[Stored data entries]
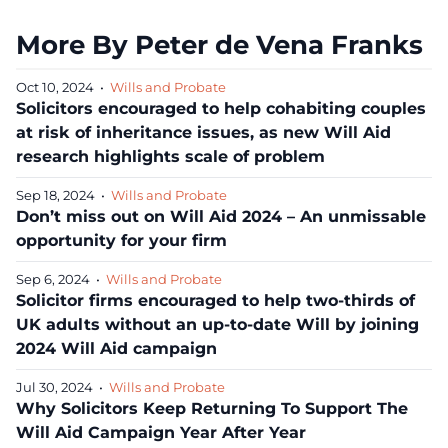
More By Peter de Vena Franks
Oct 10, 2024
•
Wills and Probate
Solicitors encouraged to help cohabiting couples
at risk of inheritance issues, as new Will Aid
research highlights scale of problem
Sep 18, 2024
•
Wills and Probate
Don’t miss out on Will Aid 2024 – An unmissable
opportunity for your firm
Sep 6, 2024
•
Wills and Probate
Solicitor firms encouraged to help two-thirds of
UK adults without an up-to-date Will by joining
2024 Will Aid campaign
Jul 30, 2024
•
Wills and Probate
Why Solicitors Keep Returning To Support The
Will Aid Campaign Year After Year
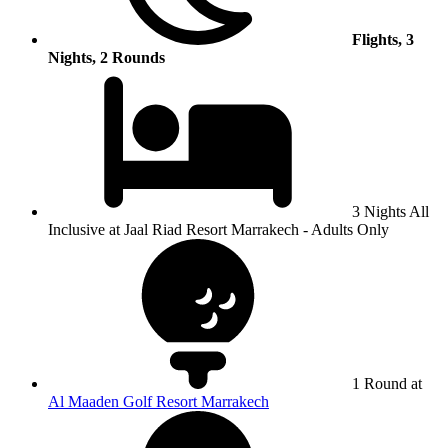
Flights, 3
Nights, 2 Rounds
3 Nights All
Inclusive at Jaal Riad Resort Marrakech - Adults Only
1 Round at
Al Maaden Golf Resort Marrakech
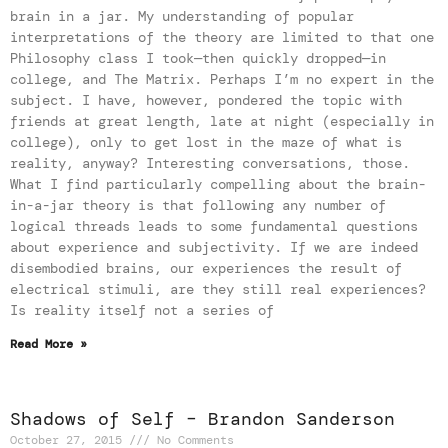
brain in a jar. My understanding of popular
interpretations of the theory are limited to that one
Philosophy class I took—then quickly dropped—in
college, and The Matrix. Perhaps I’m no expert in the
subject. I have, however, pondered the topic with
friends at great length, late at night (especially in
college), only to get lost in the maze of what is
reality, anyway? Interesting conversations, those.
What I find particularly compelling about the brain-
in-a-jar theory is that following any number of
logical threads leads to some fundamental questions
about experience and subjectivity. If we are indeed
disembodied brains, our experiences the result of
electrical stimuli, are they still real experiences?
Is reality itself not a series of
Read More »
Shadows of Self – Brandon Sanderson
October 27, 2015
No Comments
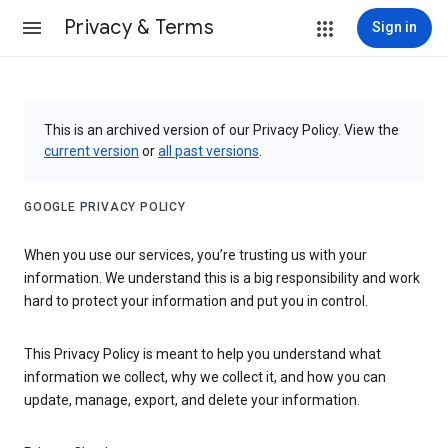
Privacy & Terms
Sign in
This is an archived version of our Privacy Policy. View the
current version
or
all past versions
.
GOOGLE PRIVACY POLICY
When you use our services, you’re trusting us with your
information. We understand this is a big responsibility and work
hard to protect your information and put you in control.
This Privacy Policy is meant to help you understand what
information we collect, why we collect it, and how you can
update, manage, export, and delete your information.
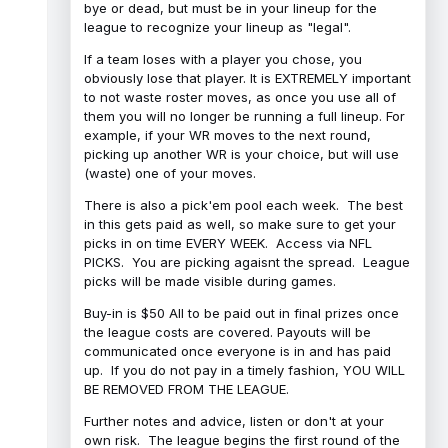
bye or dead, but must be in your lineup for the
league to recognize your lineup as "legal".
If a team loses with a player you chose, you
obviously lose that player. It is EXTREMELY important
to not waste roster moves, as once you use all of
them you will no longer be running a full lineup. For
example, if your WR moves to the next round,
picking up another WR is your choice, but will use
(waste) one of your moves.
There is also a pick'em pool each week. The best
in this gets paid as well, so make sure to get your
picks in on time EVERY WEEK. Access via NFL
PICKS. You are picking agaisnt the spread. League
picks will be made visible during games.
Buy-in is $50 All to be paid out in final prizes once
the league costs are covered. Payouts will be
communicated once everyone is in and has paid
up. If you do not pay in a timely fashion, YOU WILL
BE REMOVED FROM THE LEAGUE.
Further notes and advice, listen or don't at your
own risk. The league begins the first round of the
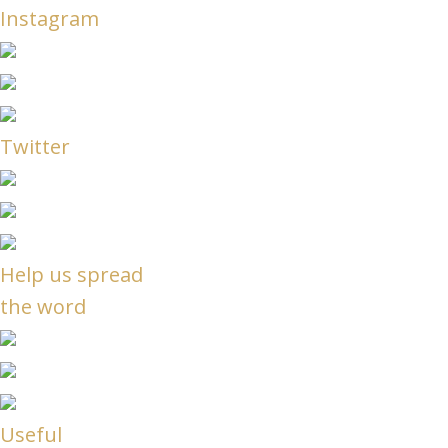
Instagram
Twitter
Help us spread
the word
Useful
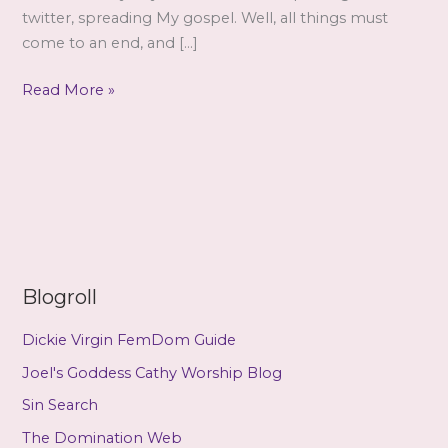
twitter, spreading My gospel. Well, all things must
come to an end, and […]
Farewell,
Read More »
never
goodbye….
Blogroll
Dickie Virgin FemDom Guide
Joel's Goddess Cathy Worship Blog
Sin Search
The Domination Web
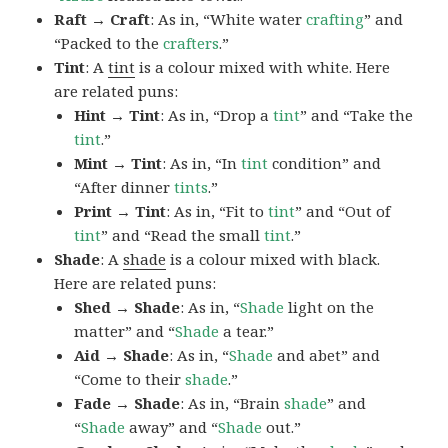
Raft → Craft
: As in, “White water
crafting
” and
“Packed to the
crafters
.”
Tint
: A
tint
is a colour mixed with white. Here
are related puns:
Hint → Tint
: As in, “Drop a
tint
” and “Take the
tint
.”
Mint → Tint
: As in, “In
tint
condition” and
“After dinner
tints
.”
Print → Tint
: As in, “Fit to
tint
” and “Out of
tint
” and “Read the small
tint
.”
Shade
: A
shade
is a colour mixed with black.
Here are related puns:
Shed → Shade
: As in, “
Shade
light on the
matter” and “
Shade
a tear.”
Aid → Shade
: As in, “
Shade
and abet” and
“Come to their
shade
.”
Fade → Shade
: As in, “Brain
shade
” and
“
Shade
away” and “
Shade
out.”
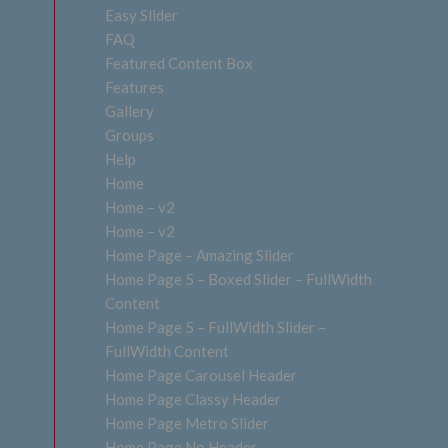
Easy Slider
FAQ
Featured Content Box
Features
Gallery
Groups
Help
Home
Home – v2
Home – v2
Home Page – Amazing Slider
Home Page 5 – Boxed Slider – FullWidth
Content
Home Page 5 – FullWidth Slider –
FullWidth Content
Home Page Carousel Header
Home Page Classy Header
Home Page Metro Slider
Home Page No Header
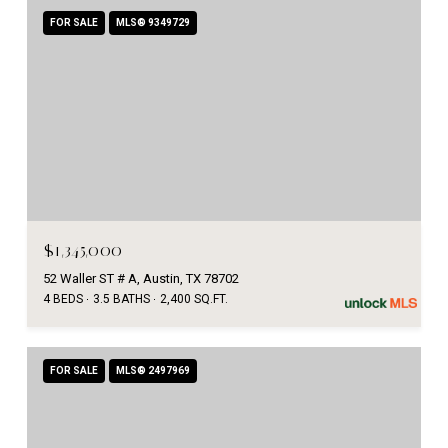
FOR SALE
MLS® 9349729
$1,345,000
52 Waller ST # A, Austin, TX 78702
4 BEDS
3.5 BATHS
2,400 SQ.FT.
FOR SALE
MLS® 2497969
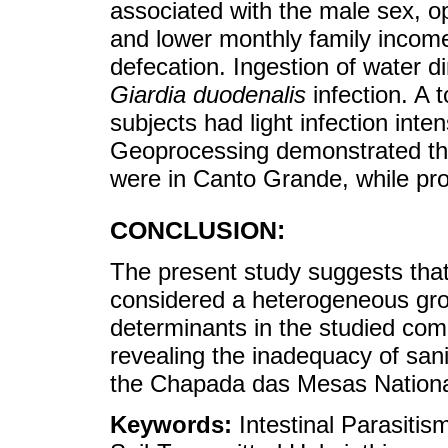
associated with the male sex, op
and lower monthly family incom
defecation. Ingestion of water d
Giardia duodenalis
infection. A 
subjects had light infection int
Geoprocessing demonstrated tha
were in Canto Grande, while pro
CONCLUSION:
The present study suggests that 
considered a heterogeneous group
determinants in the studied comm
revealing the inadequacy of sani
the Chapada das Mesas Nationa
Keywords:
Intestinal Parasiti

• _Problem description_: With the pictures omitted, set down each line exactly, starting at the first line of the records above and ending with the line that contains "What I find".

• _Exercise solution_:
More By Peter de Vena Franks
Oct 10, 2024
•
Wills and Probate
Solicitors encouraged to help cohabiting couples
at risk of inheritance issues, as new Will Aid
research highlights scale of problem
Sep 18, 2024
•
Wills and Probate
Don’t miss out on Will Aid 2024 – An unmissable
opportunity for your firm
Sep 6, 2024
•
Wills and Probate
Solicitor firms encouraged to help two-thirds of
UK adults without an up-to-date Will by joining
2024 Will Aid campaign
Jul 30, 2024
•
Wills and Probate
Why Solicitors Keep Returning To Support The
Will Aid Campaign Year After Year
Flights, 3
Nights, 2 Rounds
3 Nights All
Inclusive at Jaal Riad Resort Marrakech - Adults Only
1 Round at
Al Maaden Golf Resort Marrakech
brain in a jar. My understanding of popular
interpretations of the theory are limited to that one
Philosophy class I took—then quickly dropped—in
college, and The Matrix. Perhaps I’m no expert in the
subject. I have, however, pondered the topic with
friends at great length, late at night (especially in
college), only to get lost in the maze of what is
reality, anyway? Interesting conversations, those.
What I find particularly compelling about the brain-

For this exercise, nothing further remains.